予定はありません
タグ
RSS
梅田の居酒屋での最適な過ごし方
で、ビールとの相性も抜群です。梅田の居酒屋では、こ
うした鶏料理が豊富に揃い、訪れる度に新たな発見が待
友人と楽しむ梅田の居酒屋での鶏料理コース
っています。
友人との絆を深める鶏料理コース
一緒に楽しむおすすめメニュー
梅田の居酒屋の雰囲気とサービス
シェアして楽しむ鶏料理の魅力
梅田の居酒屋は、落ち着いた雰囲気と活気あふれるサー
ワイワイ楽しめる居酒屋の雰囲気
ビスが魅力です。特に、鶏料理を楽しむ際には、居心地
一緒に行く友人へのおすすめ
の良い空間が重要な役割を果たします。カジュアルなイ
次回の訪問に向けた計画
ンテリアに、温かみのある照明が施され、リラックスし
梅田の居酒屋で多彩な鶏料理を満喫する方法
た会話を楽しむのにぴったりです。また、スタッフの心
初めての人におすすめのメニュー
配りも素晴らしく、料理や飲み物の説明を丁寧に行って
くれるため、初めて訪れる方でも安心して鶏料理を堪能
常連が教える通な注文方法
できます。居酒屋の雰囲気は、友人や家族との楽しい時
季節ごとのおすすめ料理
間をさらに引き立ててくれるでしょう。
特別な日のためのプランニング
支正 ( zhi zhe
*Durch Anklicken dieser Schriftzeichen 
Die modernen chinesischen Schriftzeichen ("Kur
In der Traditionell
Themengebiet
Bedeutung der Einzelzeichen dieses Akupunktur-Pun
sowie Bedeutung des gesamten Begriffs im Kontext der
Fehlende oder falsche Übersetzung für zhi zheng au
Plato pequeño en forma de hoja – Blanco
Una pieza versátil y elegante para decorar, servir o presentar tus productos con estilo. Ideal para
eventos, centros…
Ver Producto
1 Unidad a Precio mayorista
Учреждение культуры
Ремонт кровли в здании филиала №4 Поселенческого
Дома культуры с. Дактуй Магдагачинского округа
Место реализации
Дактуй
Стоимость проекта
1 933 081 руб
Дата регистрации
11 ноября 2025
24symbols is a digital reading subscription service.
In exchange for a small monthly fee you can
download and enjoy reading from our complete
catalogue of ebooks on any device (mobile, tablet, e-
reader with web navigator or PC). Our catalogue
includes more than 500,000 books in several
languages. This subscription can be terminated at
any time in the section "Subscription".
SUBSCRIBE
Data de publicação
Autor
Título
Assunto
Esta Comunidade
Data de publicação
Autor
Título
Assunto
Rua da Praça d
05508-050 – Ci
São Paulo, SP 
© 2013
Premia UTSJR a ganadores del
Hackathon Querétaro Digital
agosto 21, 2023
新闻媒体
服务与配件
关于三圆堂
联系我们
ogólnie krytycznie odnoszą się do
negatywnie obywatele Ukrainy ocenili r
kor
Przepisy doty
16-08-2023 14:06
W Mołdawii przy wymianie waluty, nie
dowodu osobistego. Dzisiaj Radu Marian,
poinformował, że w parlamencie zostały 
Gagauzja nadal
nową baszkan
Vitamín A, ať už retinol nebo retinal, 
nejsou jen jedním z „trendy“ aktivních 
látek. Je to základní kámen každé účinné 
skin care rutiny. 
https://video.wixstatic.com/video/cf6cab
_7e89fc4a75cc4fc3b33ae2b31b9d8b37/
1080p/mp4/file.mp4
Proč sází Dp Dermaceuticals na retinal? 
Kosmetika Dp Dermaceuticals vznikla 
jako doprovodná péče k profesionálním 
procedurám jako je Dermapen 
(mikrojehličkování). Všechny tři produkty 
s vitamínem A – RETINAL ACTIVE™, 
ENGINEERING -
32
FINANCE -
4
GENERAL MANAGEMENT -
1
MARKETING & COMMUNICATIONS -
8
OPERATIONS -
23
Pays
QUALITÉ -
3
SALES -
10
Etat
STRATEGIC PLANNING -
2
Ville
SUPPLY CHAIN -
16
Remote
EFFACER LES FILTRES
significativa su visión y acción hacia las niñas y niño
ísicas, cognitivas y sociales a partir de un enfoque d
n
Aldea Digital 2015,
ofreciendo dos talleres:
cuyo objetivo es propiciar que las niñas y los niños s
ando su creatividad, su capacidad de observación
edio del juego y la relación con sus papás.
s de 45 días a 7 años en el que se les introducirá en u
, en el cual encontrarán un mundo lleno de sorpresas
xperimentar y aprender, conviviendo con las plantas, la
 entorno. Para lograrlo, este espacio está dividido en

* **TASK INSTRUCTIONS**
What you give back must be the stretch above, starting at the line with "24symbols is a" and ending at the line with "Rua da Praça d", copied exactly.

* **RESPONSE BELOW**
24symbols is a digital reading subscription service.
In exchange for a small monthly fee you can
download and enjoy reading from our complete
catalogue of ebooks on any device (mobile, tablet, e-
reader with web navigator or PC). Our catalogue
includes more than 500,000 books in several
languages. This subscription can be terminated at
any time in the section "Subscription".
SUBSCRIBE
Data de publicação
Autor
Título
Assunto
Esta Comunidade
Data de publicação
Autor
Título
Assunto
Rua da Praça d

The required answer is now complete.